同性婚

 私は前にも言った通り、トランスジェンダーである。しかし、恋愛の対象は女性である。尤も、最近はその感情が恋愛感情ではなく自らの憧れの投影ではないかという疑念にぶち当たった事で、殆どアセクシャルに近い状態になってしまったのだが、それは今回の話とは関係ないのでその辺りは割愛する。

 つまるところ、私は幸い身体男性で産まれてきたので、同性婚の問題とは直接の関係を持たずにいるのである。

 しかしながら、ジェンダーマイノリティの一人として、また、もし普通に身体女性に産まれていたらそうなっていたかもしれない身として、他人事としては考えられない。

 以前ジェンダーマイノリティの話をした時、我々が求める理解とは何かを説明した。

 つまり、それを理由に非難されたり不当な扱いをさせられることの無いようにして欲しい、ということなのだが、今回も本質的にはそういうことだ。

 憲法第二十四条において「婚姻は、両性の合意のみに基いて成立」すると定められている。しかし、これはあくまでも、本人の意志によって婚姻が成立するということを示したものであり、例えば親が「お前に娘はやらん!」などと言う権利はないと規定しただけのものではないか。現在の日本国憲法が制定された時には同性婚の問題など考えられていないのだから、このような表現になってしまったのだと考えるのが妥当ではなかろうか。本質は第三者が口出しすることなく、当人らの意志に基づく婚姻の成立を規定したのであって、男女に拘る理由はあるまい。

 結婚というものを軽く考えている方もいるかもしれない。しかし、結婚出来ないことがどれ程の弊害を生むか考えたことはないだろう。

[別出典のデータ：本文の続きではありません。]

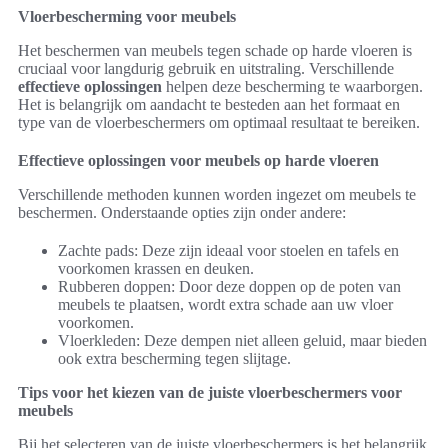
Vloerbescherming voor meubels
Het beschermen van meubels tegen schade op harde vloeren is
cruciaal voor langdurig gebruik en uitstraling. Verschillende
effectieve oplossingen
helpen deze bescherming te waarborgen.
Het is belangrijk om aandacht te besteden aan het formaat en
type van de vloerbeschermers om optimaal resultaat te bereiken.
Effectieve oplossingen voor meubels op harde vloeren
Verschillende methoden kunnen worden ingezet om meubels te
beschermen. Onderstaande opties zijn onder andere:
Zachte pads: Deze zijn ideaal voor stoelen en tafels en
voorkomen krassen en deuken.
Rubberen doppen: Door deze doppen op de poten van
meubels te plaatsen, wordt extra schade aan uw vloer
voorkomen.
Vloerkleden: Deze dempen niet alleen geluid, maar bieden
ook extra bescherming tegen slijtage.
Tips voor het kiezen van de juiste vloerbeschermers voor
meubels
Bij het selecteren van de juiste vloerbeschermers is het belangrijk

 まず、同性カップルは家族ではないので、相続が出来ない。仮に、あまり考えたくない話ではあるが、カップルのどちらかが事故や病気で急死してしまった場合、亡くなってしまった方の所有物を受け取ることは出来ない。もし、亡くなってしまった方の人が家を所有していたならば、残された方は同棲していただけの他人なので、家を失うことになる。

 或いは、同棲カップルでは子供を作れないので、養子をもらったとする。しかしカップルは家族ではないので、どちらかはその子とも家族ではないことになってしまう。当然、相続やら何やらの問題もあるし、家族ではないからと病院で面会を拒絶されたりその他様々な弊害が起こり得る。

 家族同様に暮らしていても、法律上は家族ではない。それを法的に家族と認めてもらうための手段として同性婚を認めて欲しいと言っているだけのことだ。同性愛者だからといって、社会の仕組みから排斥しないでくれと。

 同性婚を反対する立場の人はよく「社会が大きく変わってしまう」等という根拠のない理由を述べるが、そんなわけがない。一体どれだけの同性愛者がこの日本にいるというのだろうか。社会を大きく変える程であれば、それは最早マイノリティではない。もしそれで大きく変わるというのなら、それはもう変えなければならないことだ。どちらにしても、反対する理由にはなり得ない。

 一体何が気に入らないのか教えて貰いたい。それを認めることで、諸君らマジョリティの権利を何か侵害するのか? 勿論そんなことは起こり得ない。

 今年の三月に、札幌高裁が同性婚を認めないことについて「違憲」であるとの判決を下した。詳しいことは省くが、先述の第二十四条のみならず、法の下の平等を定めた第十四条第一項にも違反するとしている。

 このような事例すら出てきている現状を鑑み、政府には早急に対応をして頂きたいものである。もし全ての問題を解決出来る手段が他にあるのなら、同性婚という形でなくても構わない。いくつかの自治体で行われているパートナーシップ制度も何の解決にもならなかったという上で、万が一同性婚に代わる解決手段があるのなら、だが。


 ところで、選択的夫婦別姓についても同様にやたらと反対する人がいるが、同姓でいたいなら同姓であることを選択すれば良いだけのことなのに、何をそんなに反対するのか、明確な根拠とデータを以て教えて頂きたい。これは私が賛成とか反対とか関係なしに、ただ感情的に反対を唱えるだけの方々に対する苦言である。

 例示したものに限らず、何事に対しても明確な根拠やデータが無いのであれば、闇雲に否定することはやめるべきである。そんなことは百害あって一利なしだと、そろそろ気が付いて貰いたい。